Because the input points are sorted, the optimal clustering will group contiguous points. This is why we restrict that the last cluster spans a contiguous interval $j\ldots i$. Contiguous clusters simplify cost computation and reduce the search space drastically (no need to consider non-contiguous groupings).

Efficient Cost Computation for a Cluster

The cost $d(x_j,\ldots,x_i)$ is defined as the weighted sum of squared distances of points $x_j$ through $x_i$ from their mean. We can compute this in O(1) time with precomputed prefix sums:

Let $P[t]=\sum_{r=1}^t x_r$ (prefix sum up to index t) and $Q[t]=\sum_{r=1}^t x_r^2$ (prefix sum of squares).

For any segment $j\ldots i$, the sum is $S=P[i]-P[j-1]$ and the sum of squares is $Q[i]-Q[j-1]$. The number of points in the segment is $n_{seg}=i-j+1$.

The mean of points $x_j\ldots x_i$ is $\mu=S/n_{seg}$. The sum of squared errors (SSE) for this segment is:

$$ \sum_{r=j}^i (x_r-\mu)^2 = (Q[i]-Q[j-1])-\frac{S^2}{n_{seg}} $$

This formula computes the within-cluster SSE in constant time from the prefix sums. We can prepare the prefix arrays in O(n) time. Using such O(1) cost lookup, a direct DP implementation would take O(n²·k) time in the worst case, because for each state $DP[i][m]$ we might scan a range of j. We need to reduce this using a smarter optimization.

Divide-and-Conquer Optimization (Monotonic DP)

The key to optimizing the DP is to exploit the monotonicity of the optimal partition point as i grows.
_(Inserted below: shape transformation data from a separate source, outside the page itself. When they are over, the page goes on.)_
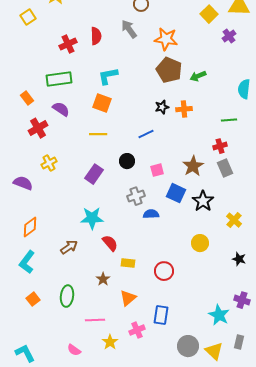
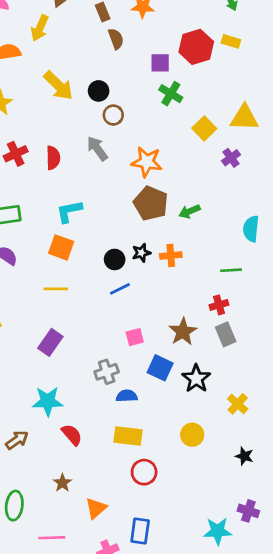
red cross: (68, 44) -> (16, 154), moved
black circle: (127, 161) -> (115, 259), moved
yellow rectangle: (128, 263) -> (128, 436), moved, size x1.5
cyan star: (219, 315) -> (218, 531), turned -30

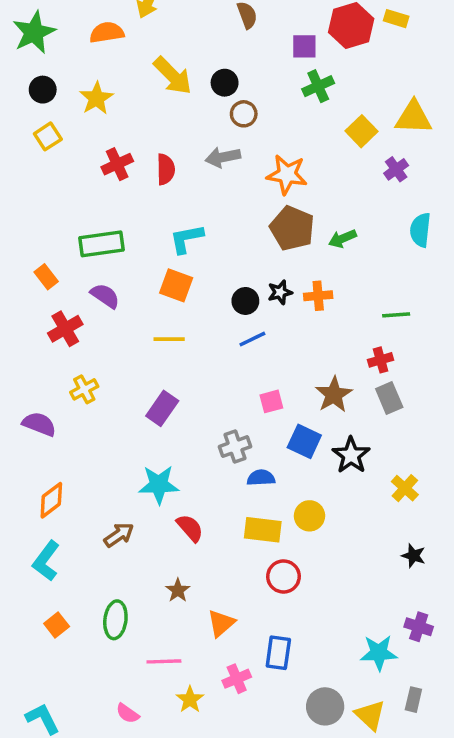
green cross: (171, 94) -> (318, 86), turned 35
gray arrow: (97, 148) -> (223, 157), turned -65
cyan semicircle: (251, 229) -> (420, 230), moved
yellow circle: (192, 435) -> (309, 516), moved

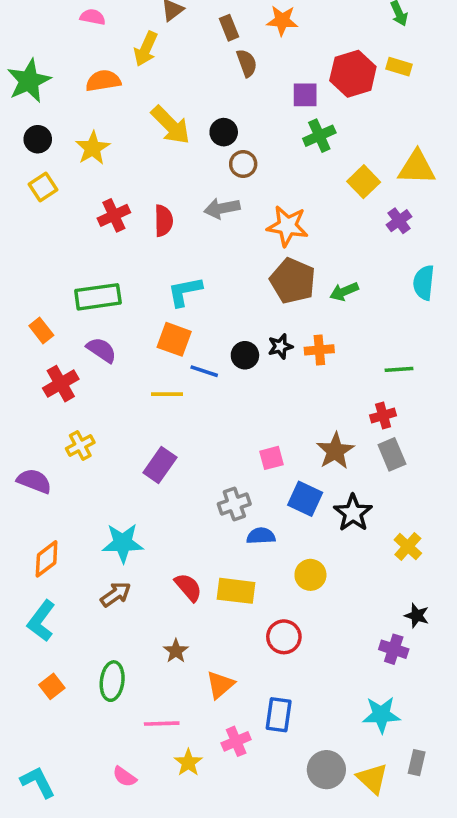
blue line: (252, 339) -> (204, 371), moved, turned 44
cyan star: (159, 485) -> (123, 543), moved
yellow rectangle: (263, 530) -> (236, 591), moved
purple cross: (419, 627) -> (394, 649), moved

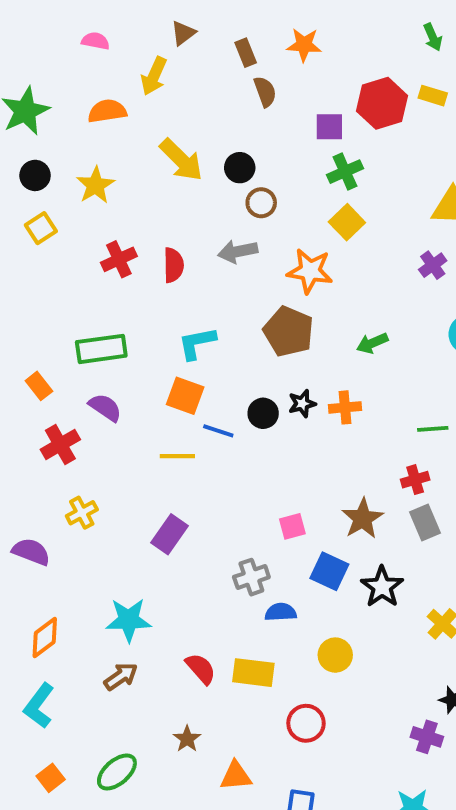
yellow square: (364, 182) -> (347, 222), moved
brown pentagon: (293, 281) -> (288, 331), moved
green ellipse: (112, 681) -> (117, 772), turned 42
orange triangle: (220, 685) -> (236, 776), turned 36

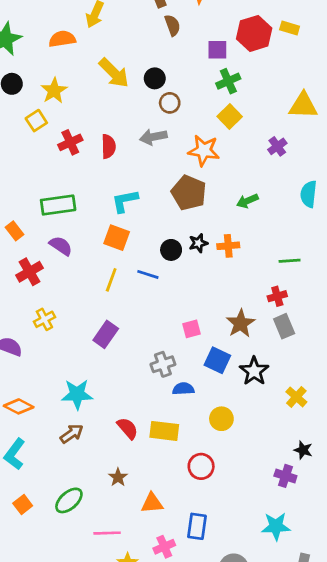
yellow square: (41, 228) -> (36, 121), moved
purple cross: (433, 265) -> (277, 146), moved
blue line: (218, 431) -> (148, 274), moved
yellow line: (177, 456) -> (111, 280), turned -70
orange diamond: (45, 637) -> (19, 406), turned 64

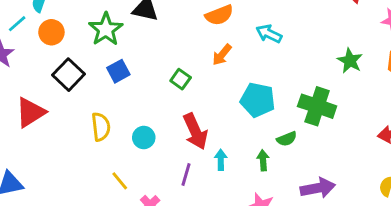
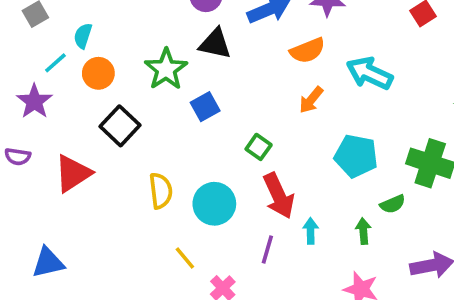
cyan arrow: (269, 34) -> (369, 73), size x1.4
blue square: (118, 71) -> (205, 107), moved
green square: (181, 79) -> (259, 147), moved
cyan circle: (144, 138) -> (214, 204), size x1.5

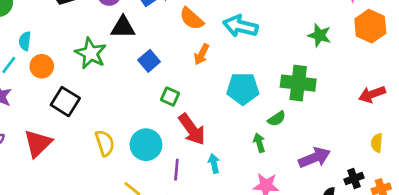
orange semicircle: (307, 50) -> (192, 19), turned 75
blue square: (205, 107) -> (149, 61), moved
cyan arrow: (311, 231) -> (214, 163), moved
purple line: (267, 249) -> (176, 170), moved

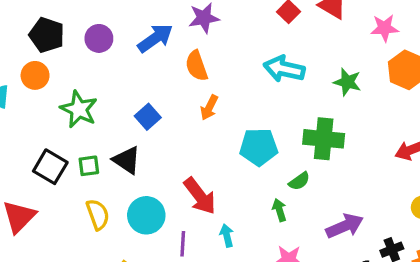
orange semicircle: (192, 19) -> (197, 66), turned 30
cyan arrow: (240, 26) -> (284, 69), moved
black triangle: (123, 27) -> (127, 160), moved, turned 35
orange circle: (42, 66) -> (35, 75), moved
green square: (170, 97) -> (89, 166), moved, turned -30

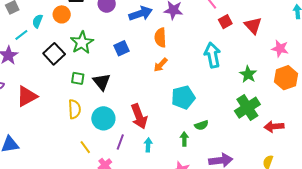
cyan arrow: (284, 69) -> (212, 55), turned 50
blue square: (148, 117) -> (122, 48), moved
green cross: (324, 139) -> (247, 108), moved, turned 35
cyan pentagon: (259, 147) -> (183, 97), turned -30
black square: (50, 167) -> (54, 54), moved

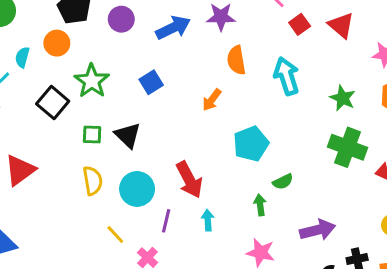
orange semicircle: (160, 38) -> (236, 60), moved
green cross: (247, 108) -> (348, 147), turned -30

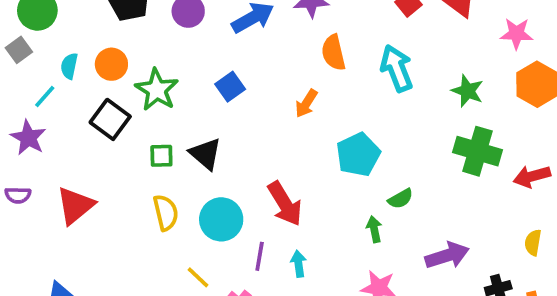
orange circle: (57, 43) -> (111, 64), moved
cyan arrow: (208, 220) -> (299, 264), moved

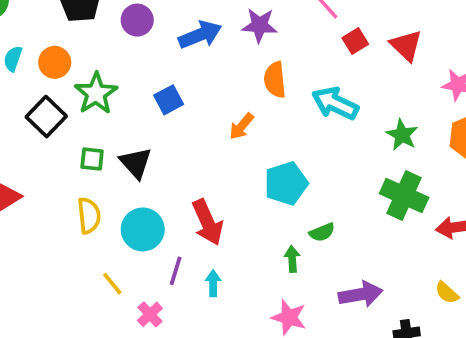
cyan arrow: (397, 68) -> (335, 103), turned -51
yellow semicircle: (533, 243) -> (447, 293), turned -65

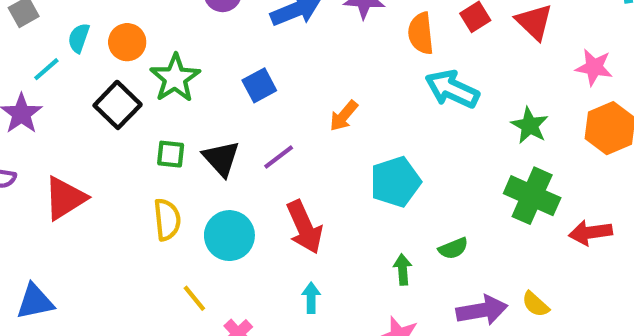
orange semicircle: (275, 80) -> (421, 33), moved
green semicircle: (322, 232) -> (453, 248), moved
purple line: (176, 271) -> (279, 157), moved, turned 36
yellow semicircle: (447, 293) -> (535, 304), moved

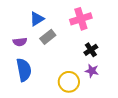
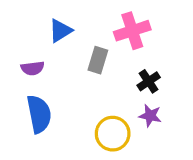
gray rectangle: (48, 37) -> (98, 60), moved, turned -35

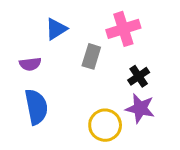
purple star: (150, 116) -> (140, 108), size x1.4

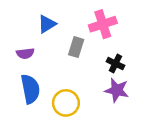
black cross: (139, 76) -> (115, 64), turned -30
yellow circle: (105, 125) -> (66, 103), moved

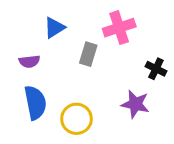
black cross: (115, 64) -> (156, 69), moved

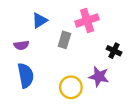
yellow circle: (76, 119) -> (71, 87), moved

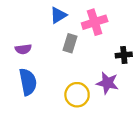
blue triangle: (40, 20) -> (58, 15), moved
black cross: (114, 51) -> (124, 55), turned -32

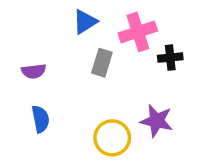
black cross: (124, 55) -> (170, 58), moved
blue semicircle: (28, 82) -> (41, 119), size x0.7

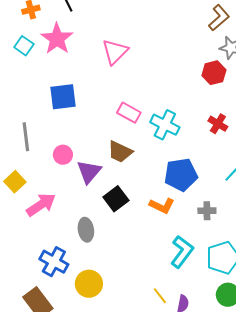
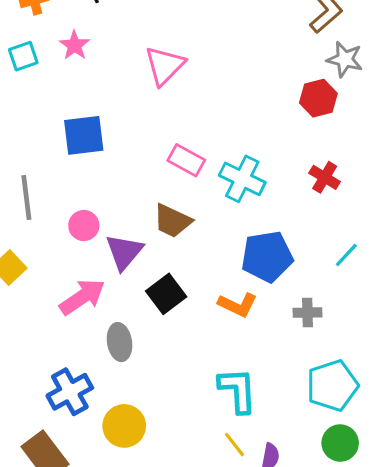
pink star: (57, 39) -> (74, 45), size x0.6
cyan square: (24, 46) -> (23, 56), turned 36
pink arrow: (41, 205) -> (82, 297), moved
cyan L-shape: (182, 252) -> (238, 390), moved, turned -40
blue cross: (54, 262) -> (70, 392), turned 32

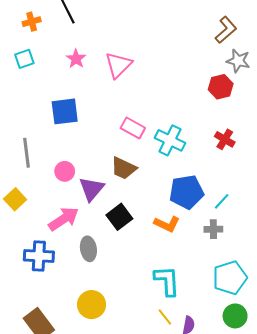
pink star: (74, 45) -> (76, 59), moved
cyan line: (346, 255) -> (222, 201), moved
blue cross: (70, 392) -> (39, 256), moved, turned 32

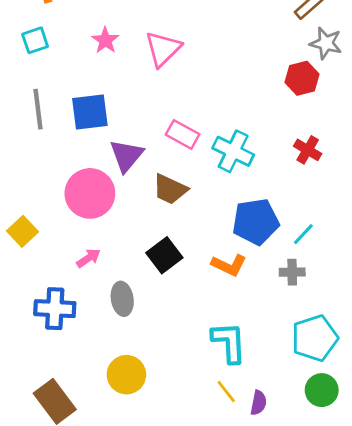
gray line: (26, 153) -> (38, 109), moved
pink circle: (65, 171) -> (90, 193), size x1.8
purple triangle: (92, 189) -> (126, 156), moved
pink arrow: (64, 219) -> (88, 258), size x0.6

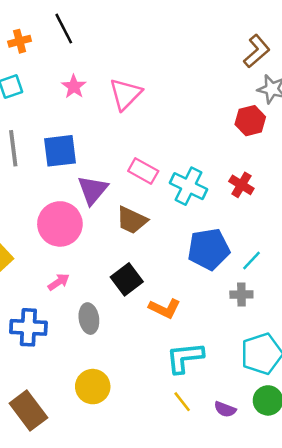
red cross: (308, 150) -> (241, 185), moved
orange L-shape: (229, 265) -> (165, 308), moved
cyan L-shape: (229, 342) -> (185, 358), turned -93
purple semicircle: (258, 403) -> (225, 409), moved, turned 100

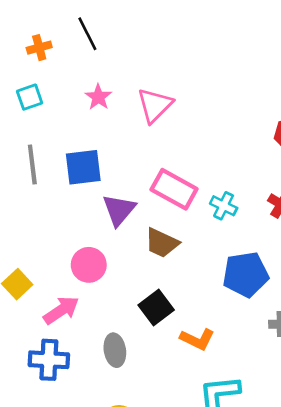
pink rectangle: (143, 171) -> (174, 189), size x1.4
cyan cross: (189, 186) -> (224, 206), size x0.7
pink circle: (60, 224) -> (89, 265), moved, size x0.7
pink arrow: (59, 282) -> (61, 310), moved, size x1.5

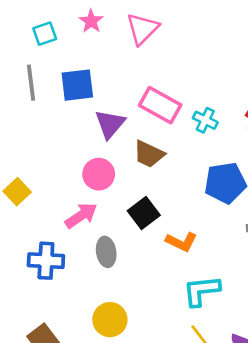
cyan square: (30, 97) -> (45, 34), moved
pink circle: (89, 265) -> (99, 174), moved
pink arrow: (61, 310) -> (81, 216), moved

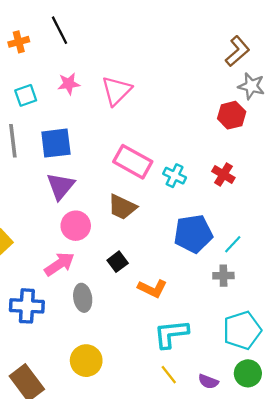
pink star: (91, 21) -> (69, 84), turned 30
purple triangle: (110, 124) -> (61, 186), moved
black square: (144, 213) -> (118, 262), size x0.7

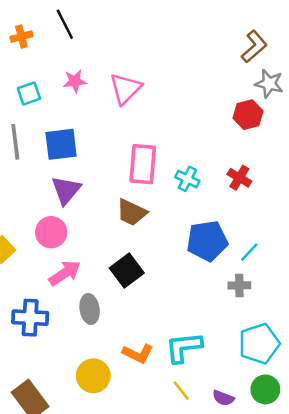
pink rectangle: (133, 162) -> (143, 164), turned 66
pink circle: (76, 226) -> (51, 232), moved
black square: (118, 262) -> (127, 271), size x1.5
orange L-shape: (152, 288) -> (138, 354), moved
Intuitively, if $opt(m,i)$ is the index j that gives the minimum for $DP[i][m]$ (i.e. the optimal start of the last cluster for i points and m clusters), it turns out that $opt(m,i)$ will non-decrease as i increases under this cost function. In other words, the best split point for a larger index i is at least as far right as the best split for a smaller index.

This property holds here because the cost function (SSE) satisfies the quadrangle inequality (a form of convexity on contiguous segments).

How this helps: If $opt(m,i_0)=j_0$, then when computing $DP[i][m]$ for any $i>i_0$, we only need to consider split positions $j\geq j_0$. We can prune transitions that go left of the previous optimum.

This monotonicity enables using a divide-and-conquer DP approach (also known as Knuth optimization in DP) to compute each row of the DP table in linear time. Instead of trying every j for every i naively, we do a recursive divide-and-conquer:

  1. To compute $DP[*][m]$ (the m-th cluster row for all i from 1..n), solve for a midpoint i = mid (e.g. n/2), find the optimal j for this mid by checking only a limited range $[j_{min},j_{max}]$ (based on known bounds from nearby indices).

  2. Once $opt(m,mid)$ is found, use it to narrow down the search space for the left half (i < mid) and right half (i > mid). Recursively compute those halves, carrying the constrained j-range for each.

By always narrowing the j-range using the monotonicity, we ensure each potential split index is considered only a constant number of times across the entire row computation. This yields roughly O(n) work for each of the k clusters (rather than O(n²)), resulting in about O(n·k) time overall (with at most a very small additional log factor in the recursion).

More reading materials for DnC DP can be found here and here

Algorithm Outline

Using the above ideas, we can implement the function kmeans_1d(points, cluster_num) as follows:

  1. Preprocessing: Sort the input list points (if not already sorted) in non-decreasing order. Compute prefix sums P and prefix squared-sums Q for the array. These allow O(1) cost calculations for any segment's SSE cost.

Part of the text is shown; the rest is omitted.